At the end of December I started working with the structural engineer Steve Webb, a founding director of the London-based firm Webb Yates. Steve teaches at both the Architectural Association and the Royal College of Art, and tutored me last year during my 1:1 technical studies project – a cast concrete and folded steel sink I built for the farm. I really enjoyed working with him, and his knowledge of Hooke Park (which he’s visited as part of his teaching on the AA’s Interprofessional Studio program) is also an advantage for the project. He has very generously offered to support the project through offering his services as a structural engineer pro-bono; it’s fantastic to have him on board!

By the time I visited the offices for our first meeting, the design had developed since the first iteration I presented back in November. One factor shaping the design is the local planning regulations, and the need to gain planning permission in time for construction to start in early April. I had always envisaged that the project might be built incrementally, allowing for additional time to raise resources, and providing a useful period for reflection and learning between the two phases. This also makes sense from a planning point of view, allowing me to make a relatively simple application for a detached canopy structure this year. In terms of design, limiting the scope of the project to a timber structural frame and a a clay tile roof (without enclosing the space as an interior room) allows for greater material experimentation and innovation within the given time-frame. The completed structure will be used as a sheltered play-area during the winter, with an additional function as an external performance space during the summer.

As such, programatically the project now has many similarities with the Chander Nagar classroom we built in Dehradun. Having designed a simple mono-pitch timber frame for this project, I was eager to adopt a different and more challenging structural system for St. John’s which would take advantage of the facilities at both Hooke Park and Grymsdyke Farm – primarily the CNC routers, which will enable me to make prefabricated pieces with precise joints that can be assembled easily on site. Designing a structure which can be built quickly by a non-specialist team, with minimal use of machinery or site work is also a priority, and so the use of shorter pieces of timber that can be lifted easily is compelling.

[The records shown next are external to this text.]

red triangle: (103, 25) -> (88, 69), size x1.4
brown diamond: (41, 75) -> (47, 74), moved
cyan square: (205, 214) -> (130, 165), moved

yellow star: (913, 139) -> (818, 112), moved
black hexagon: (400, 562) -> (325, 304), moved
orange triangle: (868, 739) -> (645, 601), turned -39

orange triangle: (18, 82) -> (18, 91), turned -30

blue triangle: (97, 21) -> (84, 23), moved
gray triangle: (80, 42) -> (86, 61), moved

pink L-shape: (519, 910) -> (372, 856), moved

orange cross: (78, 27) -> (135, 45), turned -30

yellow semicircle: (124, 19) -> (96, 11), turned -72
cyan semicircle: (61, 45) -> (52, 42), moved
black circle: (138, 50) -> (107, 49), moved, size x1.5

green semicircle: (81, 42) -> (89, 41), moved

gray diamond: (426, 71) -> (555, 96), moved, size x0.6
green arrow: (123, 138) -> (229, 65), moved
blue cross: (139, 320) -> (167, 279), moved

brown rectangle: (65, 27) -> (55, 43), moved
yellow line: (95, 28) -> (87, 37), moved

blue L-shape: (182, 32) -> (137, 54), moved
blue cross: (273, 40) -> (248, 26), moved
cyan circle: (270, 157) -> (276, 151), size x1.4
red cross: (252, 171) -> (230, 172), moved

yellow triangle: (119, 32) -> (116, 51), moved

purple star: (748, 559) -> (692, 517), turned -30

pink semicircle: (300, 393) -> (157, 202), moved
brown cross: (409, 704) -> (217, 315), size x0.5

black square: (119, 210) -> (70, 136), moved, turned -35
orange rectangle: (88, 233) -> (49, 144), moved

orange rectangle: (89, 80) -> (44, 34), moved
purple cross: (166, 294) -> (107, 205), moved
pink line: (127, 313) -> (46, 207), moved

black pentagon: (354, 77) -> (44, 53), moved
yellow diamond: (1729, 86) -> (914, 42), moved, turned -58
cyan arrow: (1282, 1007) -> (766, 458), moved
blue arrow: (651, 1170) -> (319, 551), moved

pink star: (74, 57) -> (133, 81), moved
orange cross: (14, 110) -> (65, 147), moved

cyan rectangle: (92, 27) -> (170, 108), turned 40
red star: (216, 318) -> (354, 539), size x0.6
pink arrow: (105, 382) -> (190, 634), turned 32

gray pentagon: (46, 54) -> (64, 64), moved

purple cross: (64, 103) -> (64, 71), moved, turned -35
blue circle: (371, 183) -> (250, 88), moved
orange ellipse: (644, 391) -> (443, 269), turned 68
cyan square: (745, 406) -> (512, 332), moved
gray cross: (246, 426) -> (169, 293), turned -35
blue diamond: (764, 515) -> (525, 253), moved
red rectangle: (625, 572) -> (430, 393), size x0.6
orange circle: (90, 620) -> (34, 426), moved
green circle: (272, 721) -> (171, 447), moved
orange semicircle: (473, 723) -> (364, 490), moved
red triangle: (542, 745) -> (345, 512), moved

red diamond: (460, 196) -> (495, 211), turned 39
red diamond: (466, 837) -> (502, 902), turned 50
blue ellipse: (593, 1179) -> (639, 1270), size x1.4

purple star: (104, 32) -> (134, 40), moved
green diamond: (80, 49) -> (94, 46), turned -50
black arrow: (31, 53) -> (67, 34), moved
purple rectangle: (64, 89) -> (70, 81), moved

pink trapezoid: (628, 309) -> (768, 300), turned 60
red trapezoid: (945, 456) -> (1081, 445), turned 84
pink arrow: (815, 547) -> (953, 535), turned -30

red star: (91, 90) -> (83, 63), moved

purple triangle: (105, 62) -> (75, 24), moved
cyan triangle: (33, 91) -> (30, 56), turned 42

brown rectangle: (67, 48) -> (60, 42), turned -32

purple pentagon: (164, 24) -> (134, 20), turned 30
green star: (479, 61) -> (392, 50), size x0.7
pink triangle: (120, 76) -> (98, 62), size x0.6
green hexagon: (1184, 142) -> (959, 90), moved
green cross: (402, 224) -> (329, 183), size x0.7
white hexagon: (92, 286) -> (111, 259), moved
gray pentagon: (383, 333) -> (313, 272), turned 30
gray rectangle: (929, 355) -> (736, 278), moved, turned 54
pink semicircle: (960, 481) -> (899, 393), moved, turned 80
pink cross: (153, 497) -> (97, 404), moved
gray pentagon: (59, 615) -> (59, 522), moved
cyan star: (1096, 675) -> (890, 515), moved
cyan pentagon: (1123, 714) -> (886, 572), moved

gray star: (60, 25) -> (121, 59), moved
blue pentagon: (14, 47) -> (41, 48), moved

I saw two grid-shell structures at the Rural Studio, the Animal Shelter (2006) and Akron Boys’ and Girls’ Club (2007), both of which used pieces of timber connected in a ‘lamellar’ sequence: i.e. the end of one beam is bolted at right angles to the mid-point of a second beam; a third beam is bolted to the mid-point of the second beam; and so on. This is a beautiful technique, pioneered by the German architects and engineer Friedrich Zollinger and Hugo Haring in the 1920s. For my design I’ll be using a slightly different lattice frame for the roof and walls, in which each timber member has a groove notched out so that the next piece can be slotted in, creating a flush surface on which to lay roofing tiles. The grid will be at a 45 degree angle to the ground, creating a diamond base-pattern within which there is scope for almost infinite variation. Unlike lamella structures, which are curved, the double-pitched roof of the canopy will act as a flat folded-plate structure, functioning as a diaphragm, transferring lateral loads to the walls through in-plane shear stress.  The structure needs to be reinforced in the gable ends in order to strengthen the moment connection – essentially bracing the roof and preventing it from pushing outwards and flattening. This could be achieved in a number of ways: a) by adding a collar or haunch, b) filling the gable end with the lattice structure, c) or adding a steel frame around the gable end – which would allow the side walls to be completely open. Although in some ways the steel frame was appealing, as it would reinforce the outline of the structure and act as a sharp contemporary line in contrast with the timber structure and clay tiles, in the end I decided against adding an additional (and expensive) material to the building process and stick to an entirely timber structure.

The canopy is oriented with the front gable-end facing the tree and the surrounding classrooms and needs to be open towards these spaces, so whereas the back of the building will be completely filled with the diamond lattice, the front will be braced with a partial lattice spanning from the bottom outside corners of the facade up to each pitch of each roof. The roof is at a 45 degrees angle, steeper than the 40 degree slope needed to allow water to drain off the clay tiles, but designed to allow the grid of the wall lattice to sit parallel to the roof-line. These decisions provide me with enough information in terms of form and materials to prepare the drawings required for the planning application; the aim for the start of next term is to develop the design in much more detail through 1:1 mock-ups that will be shown at the Work In Progress exhibition in February.